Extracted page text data
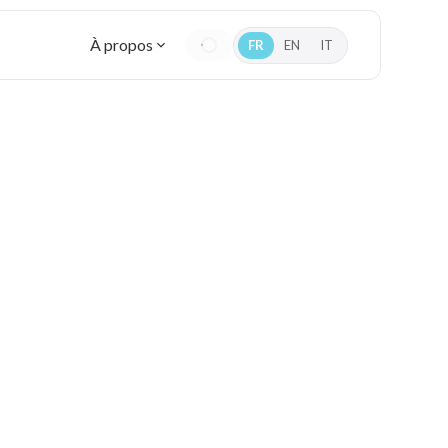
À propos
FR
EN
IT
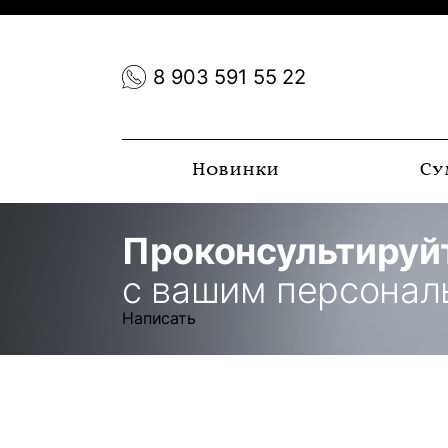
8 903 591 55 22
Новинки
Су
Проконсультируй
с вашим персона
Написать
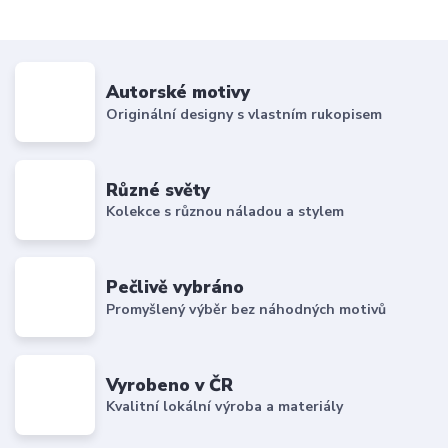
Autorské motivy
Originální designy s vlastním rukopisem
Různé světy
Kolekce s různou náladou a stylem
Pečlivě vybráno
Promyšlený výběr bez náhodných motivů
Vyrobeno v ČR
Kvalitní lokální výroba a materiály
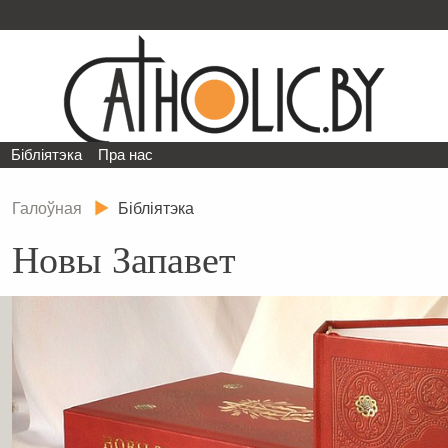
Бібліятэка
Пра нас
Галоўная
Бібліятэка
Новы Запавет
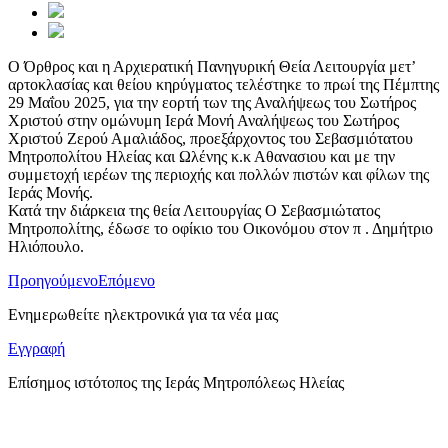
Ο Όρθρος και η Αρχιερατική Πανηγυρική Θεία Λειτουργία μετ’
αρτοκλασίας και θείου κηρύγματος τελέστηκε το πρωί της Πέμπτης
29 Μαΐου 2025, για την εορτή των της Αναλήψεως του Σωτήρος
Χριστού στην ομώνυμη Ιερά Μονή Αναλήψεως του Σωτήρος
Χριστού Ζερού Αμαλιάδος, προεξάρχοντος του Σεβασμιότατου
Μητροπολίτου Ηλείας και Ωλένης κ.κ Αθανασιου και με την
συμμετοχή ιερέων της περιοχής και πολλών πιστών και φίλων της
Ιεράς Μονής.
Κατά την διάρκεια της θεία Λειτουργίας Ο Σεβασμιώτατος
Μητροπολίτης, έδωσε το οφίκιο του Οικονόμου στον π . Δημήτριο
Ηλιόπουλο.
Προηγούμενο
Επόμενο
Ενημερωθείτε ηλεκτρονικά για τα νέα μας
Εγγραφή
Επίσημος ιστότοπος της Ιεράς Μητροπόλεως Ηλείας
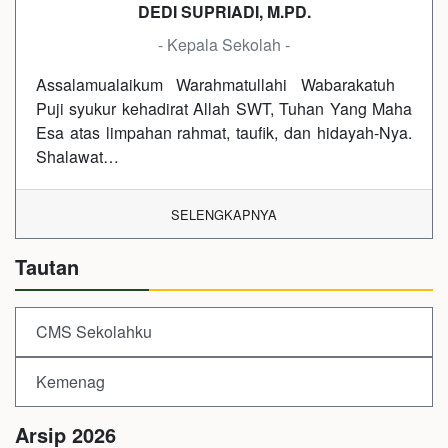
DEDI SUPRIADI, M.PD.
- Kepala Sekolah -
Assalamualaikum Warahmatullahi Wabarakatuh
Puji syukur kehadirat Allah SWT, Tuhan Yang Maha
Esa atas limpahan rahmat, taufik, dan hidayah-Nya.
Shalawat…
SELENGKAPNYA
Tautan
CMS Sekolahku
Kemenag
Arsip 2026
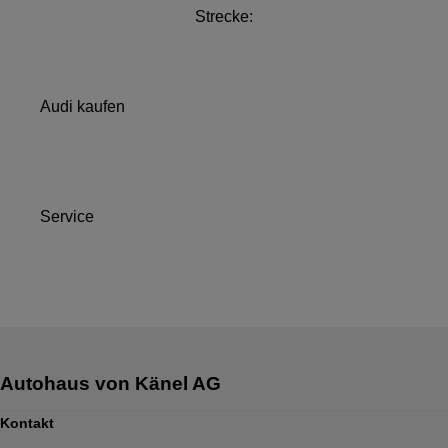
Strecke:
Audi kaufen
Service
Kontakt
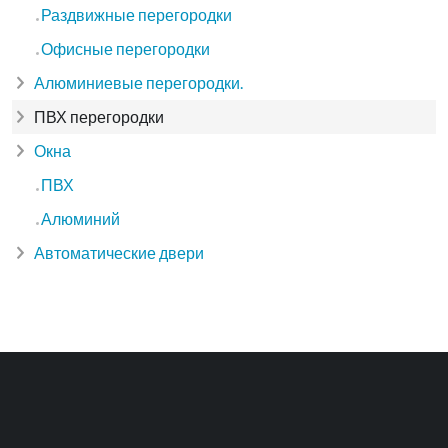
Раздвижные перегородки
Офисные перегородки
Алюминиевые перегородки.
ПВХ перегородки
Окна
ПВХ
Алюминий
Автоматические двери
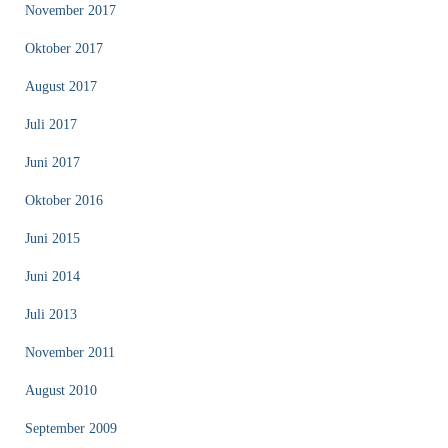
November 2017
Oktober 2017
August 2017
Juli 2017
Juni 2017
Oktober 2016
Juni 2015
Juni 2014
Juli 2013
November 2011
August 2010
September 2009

> **What the task requires**: The lines from the one containing "SELENGKAPNYA" through the end of the data above are to be copied exactly, both ends included, and pictures are to be omitted.

> **Written answer**:
SELENGKAPNYA
Tautan
CMS Sekolahku
Kemenag
Arsip 2026
Strecke:
Audi kaufen
Service
Kontakt
Раздвижные перегородки
Офисные перегородки
Алюминиевые перегородки.
ПВХ перегородки
Окна
ПВХ
Алюминий
Автоматические двери
November 2017
Oktober 2017
August 2017
Juli 2017
Juni 2017
Oktober 2016
Juni 2015
Juni 2014
Juli 2013
November 2011
August 2010
September 2009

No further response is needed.